I met him at his ceramics shop. As I pulled in he was walking out to meet me. Immediately I was upset that he had shaved. I was really looking forward to seeing him bearded.
Then I got out and hugged him. He wasn’t wearing deodorant and had smoked cigarettes. I was repulsed and wanted to get straight back in my car and drive home.
But I didn’t.
I proceeded to be super awkward and weird while I looked around his studio. Man, it was very “shop” ish. I smelled all these strong smells that were turning me off and trying to make sense of it all. We talked for awhile on his dilapidated couch in a dusty dirty studio with him trying to make sense of my standoffishness.
Then he suggested we go to the beach. And I told myself, why not, I drove all the way up here, maybe a swim will do me good. I can always go home after.

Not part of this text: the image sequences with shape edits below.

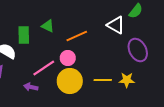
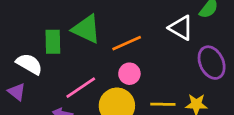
green triangle: (48, 26) -> (86, 29), size x1.6
pink circle: (68, 58) -> (129, 74), moved

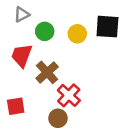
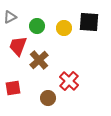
gray triangle: (22, 14) -> (10, 17), moved
red cross: (69, 95) -> (69, 81), moved

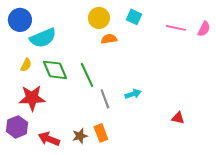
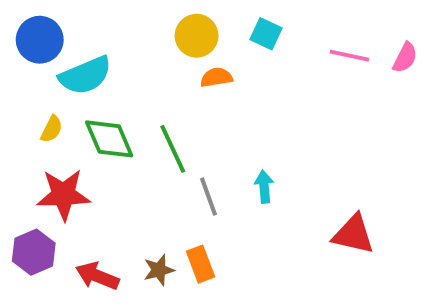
cyan arrow: (133, 94) -> (264, 187), turned -77
red triangle: (178, 118) -> (353, 234), size x1.6

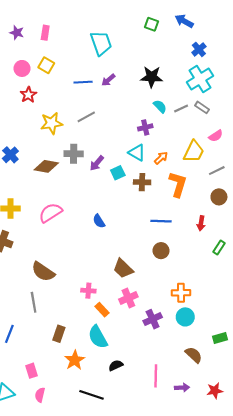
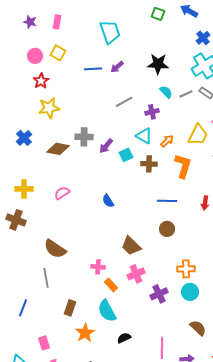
gray line: (86, 117) -> (124, 102), moved
yellow star: (51, 123) -> (49, 108), moved
pink semicircle: (50, 213) -> (62, 193), size x0.7

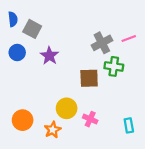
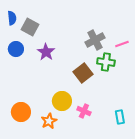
pink line: (129, 39) -> (122, 44), moved
brown square: (89, 78) -> (83, 73), turned -36

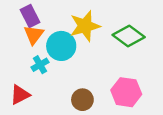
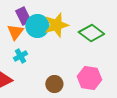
purple rectangle: (30, 16) -> (23, 16), moved
cyan circle: (61, 46) -> (37, 26), moved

He took me to a beach that was filled with seaweed and was pretty janky, but the water was warm enough to swim and the second I saw him in his swimsuit and watched him dive in the ocean, I was reminded of where we came from, Laguna, and how we both grew up, and how we both love the ocean. I started feeling attracted to him again. His back hair didn’t even seem that big of a deal anymore.
We got out and went back to his shop where I took a shower and changed in the communal showers.
He asked if I wanted to see his land; the dome. I did. He said he would drive. I said I wanted to drive too. He did not like that. I was not sure I would stay. I went anyways. He could not find the grill to his tiny one person barbeque, so we searched his 13 acres. The land was sparse but beautiful.He made do with some steel piping that he laid across the fire. I compulsively ate too much to hide my anxiety. My stomach hurt. It was like camping. Sort of. His dome, once I could get to it across the rickety unfinished deck was warm and inviting for having no electricity or running water.
Once inside the dome, we smoked pot, we laughed, and we made out on his couch. I melted into him. Then we had sex all night. More like fucking. I lost count. Ten times or more. It was unreal. It felt good. He felt good. I still could not sleep. It was so quiet up there on his land. Peeing outside. I did not leave after all. But in the morning, I needed to go. Immediately. I left by 6am.
I felt as though I was escaping something as I rushed down the empty highway home.